1939. Gone With The Wind
You could throw a blanket over the group of worthy 1939 films which could appear in this spot, and still miss some. Some might argue The Wizard of Oz deserves its time here, due to its enduring popularity, while fellow Best Picture nominees such as Mr Smith Goes To Washington, Stagecoach, Wuthering Heights, and even the popular (but historically inaccurate) Tyrone Power adventure flick Jesse James have a stake in their status as landmark films of the year. But Gone With The Wind, the eventual Best Picture winner, stands tall among the collective: it won a then-record 8 Oscars, including the first for an African-American actress in Hattie McDaniel (also the first African-American to be nominated) in the Best Supporting Actress category, and was the first Best Picture shot in colour, while purportedly having a wallet-busting budget of around $4 million, scooped a massive $200m (domestic) at the box office. It was at the time the most expensive film ever in Hollywood, as well as the longest. The film starred Clark Gable and then-unknown British actress Vivien Leigh, and provided audiences with one of the greatest closing lines in cinema history – “Frankly my dear, I don’t give a damn!”.
Also in 1939: Phew – er, The Wizard Of Oz, starring Judy Garland and her tiny dog and some fabulous visuals, landed in cinemas, as did John Ford’s classic Stagecoach, while the list of other notable classics from the year include Destry Rides Again, Gunga Din, Goodbye Mr Chips, Of Mice And Men, The Women and The Hunchback Of Notre Dame. Basil Rathbone appeared in the first of his many Sherlock Holmes films, in 1939’s The Hound Of The Baskervilles, while a newfangled invention – television – debuted at New York’s World’s Fair.
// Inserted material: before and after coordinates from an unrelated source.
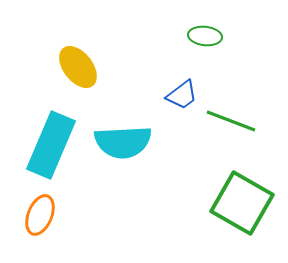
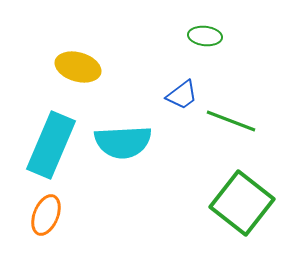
yellow ellipse: rotated 36 degrees counterclockwise
green square: rotated 8 degrees clockwise
orange ellipse: moved 6 px right
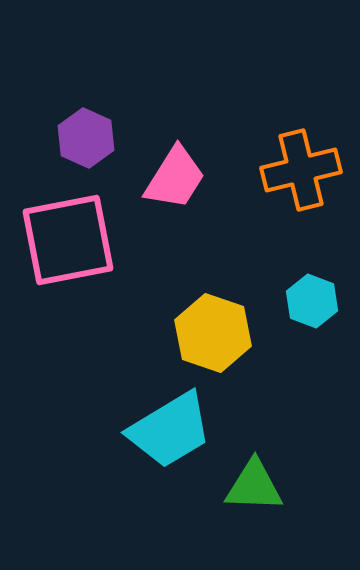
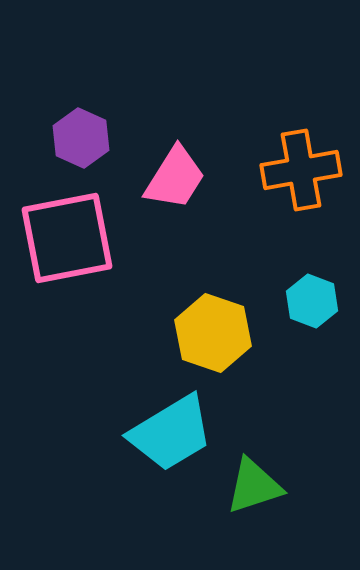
purple hexagon: moved 5 px left
orange cross: rotated 4 degrees clockwise
pink square: moved 1 px left, 2 px up
cyan trapezoid: moved 1 px right, 3 px down
green triangle: rotated 20 degrees counterclockwise
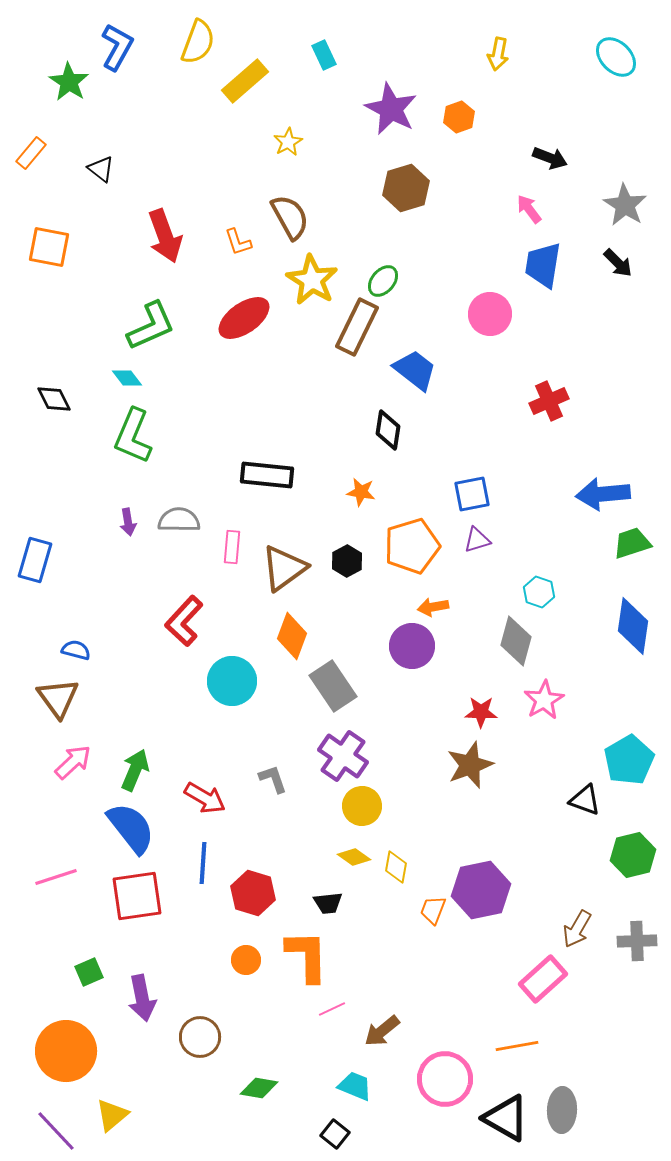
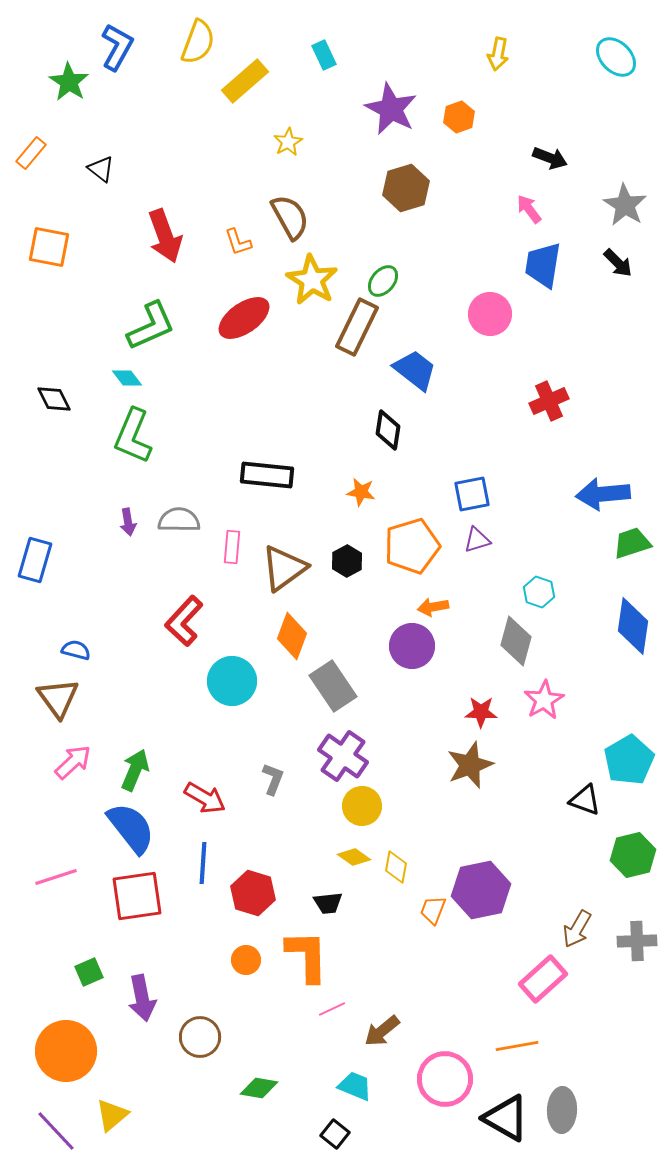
gray L-shape at (273, 779): rotated 40 degrees clockwise
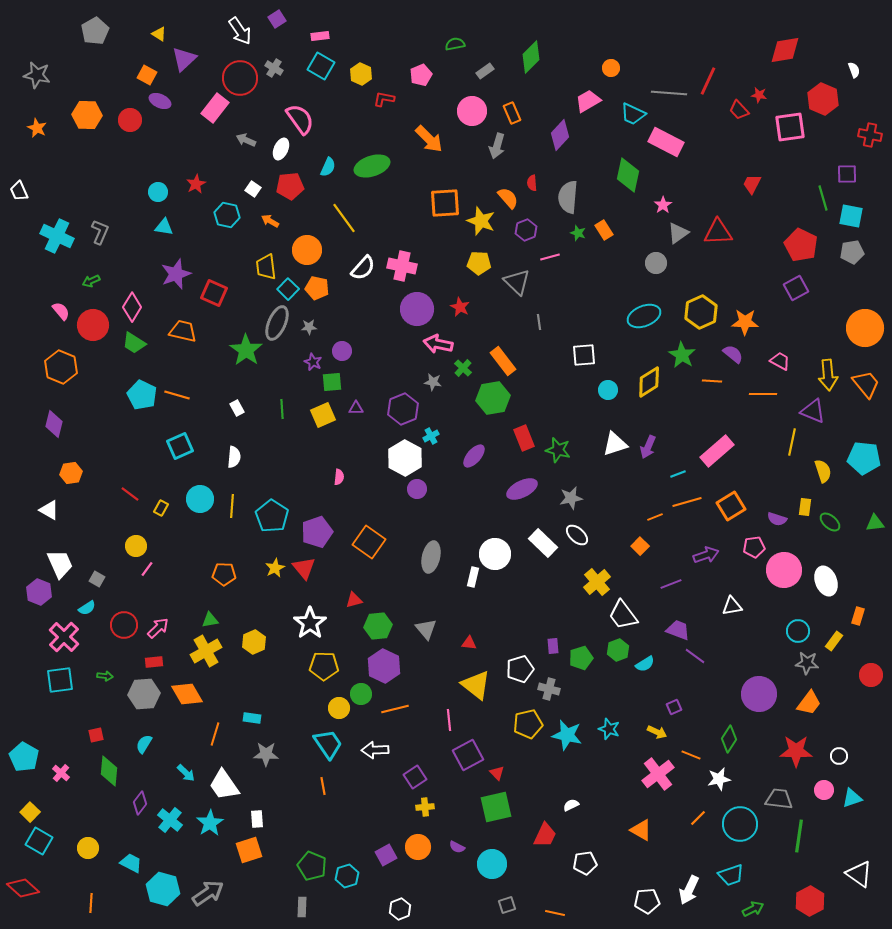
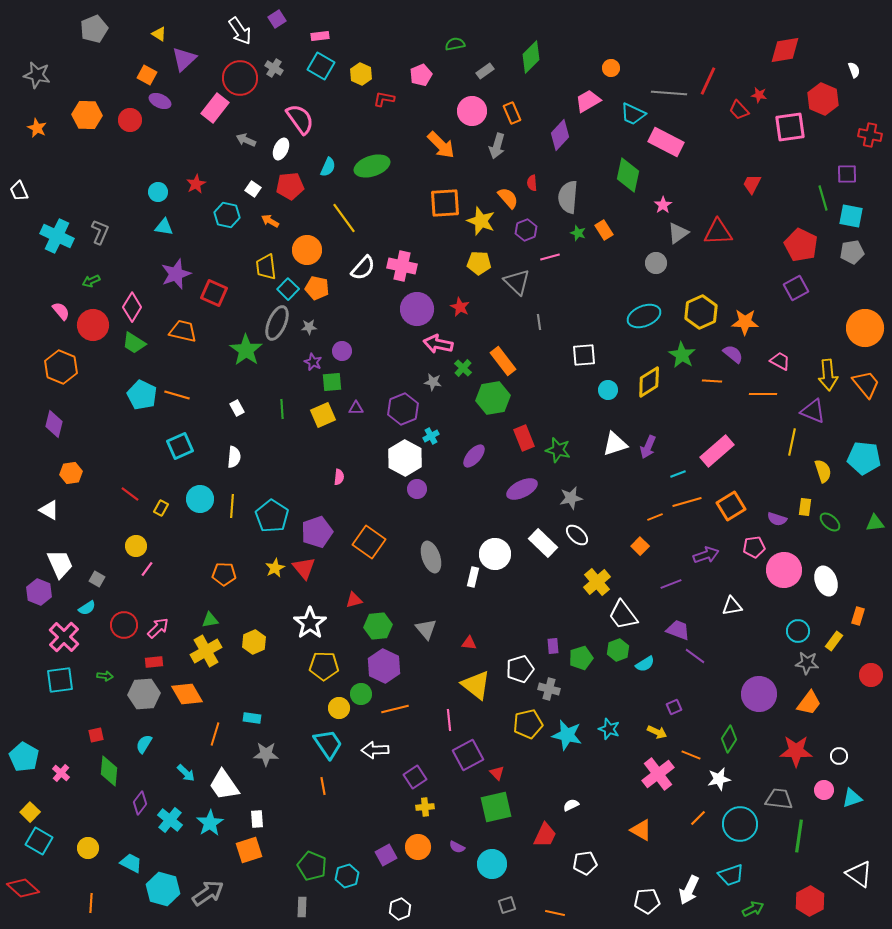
gray pentagon at (95, 31): moved 1 px left, 2 px up; rotated 8 degrees clockwise
orange arrow at (429, 139): moved 12 px right, 6 px down
gray ellipse at (431, 557): rotated 32 degrees counterclockwise
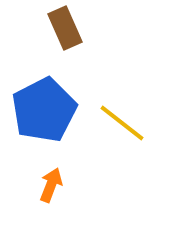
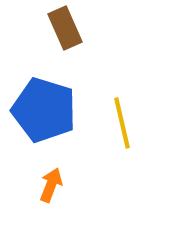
blue pentagon: rotated 28 degrees counterclockwise
yellow line: rotated 39 degrees clockwise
Orson Welles would sign a remarkable multi-film contract with RKO, giving his enormous creative control over his projects following the events of his War of The Worlds radio broadcast, and one of Hollywood’s “first fathers”, Douglas Fairbanks Sr, died of a heart attack aged 56. In non-Wizard news, Judy Garland and Mickey Rooney would appear in the first of four “backyard” musicals, entitled Babes In Arms, in 1939.